▶ Data extracted from a collection
────────
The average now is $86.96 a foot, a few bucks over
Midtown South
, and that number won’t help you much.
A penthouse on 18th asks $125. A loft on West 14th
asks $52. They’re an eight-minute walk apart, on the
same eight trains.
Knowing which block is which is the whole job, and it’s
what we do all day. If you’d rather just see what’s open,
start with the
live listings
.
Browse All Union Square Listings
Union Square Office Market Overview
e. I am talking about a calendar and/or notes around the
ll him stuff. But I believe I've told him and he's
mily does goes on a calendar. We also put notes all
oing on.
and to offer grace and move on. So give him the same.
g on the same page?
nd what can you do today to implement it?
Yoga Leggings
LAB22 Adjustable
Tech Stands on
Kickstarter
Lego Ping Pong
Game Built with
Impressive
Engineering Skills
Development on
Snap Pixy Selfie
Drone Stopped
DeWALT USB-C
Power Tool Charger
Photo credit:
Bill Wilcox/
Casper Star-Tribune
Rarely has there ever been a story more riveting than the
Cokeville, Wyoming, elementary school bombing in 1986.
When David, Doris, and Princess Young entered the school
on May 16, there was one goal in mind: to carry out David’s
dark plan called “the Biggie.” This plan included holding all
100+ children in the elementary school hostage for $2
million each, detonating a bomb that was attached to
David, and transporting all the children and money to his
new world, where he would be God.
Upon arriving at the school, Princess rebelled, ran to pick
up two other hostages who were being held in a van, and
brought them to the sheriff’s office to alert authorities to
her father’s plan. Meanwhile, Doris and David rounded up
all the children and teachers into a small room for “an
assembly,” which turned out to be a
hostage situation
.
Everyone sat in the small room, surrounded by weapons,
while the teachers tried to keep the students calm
────────
Look through the data above. Copy every line with the string "Square" in it.

▶ OUTPUT FOR THIS EXERCISE
Browse All Union Square Listings
Union Square Office Market Overview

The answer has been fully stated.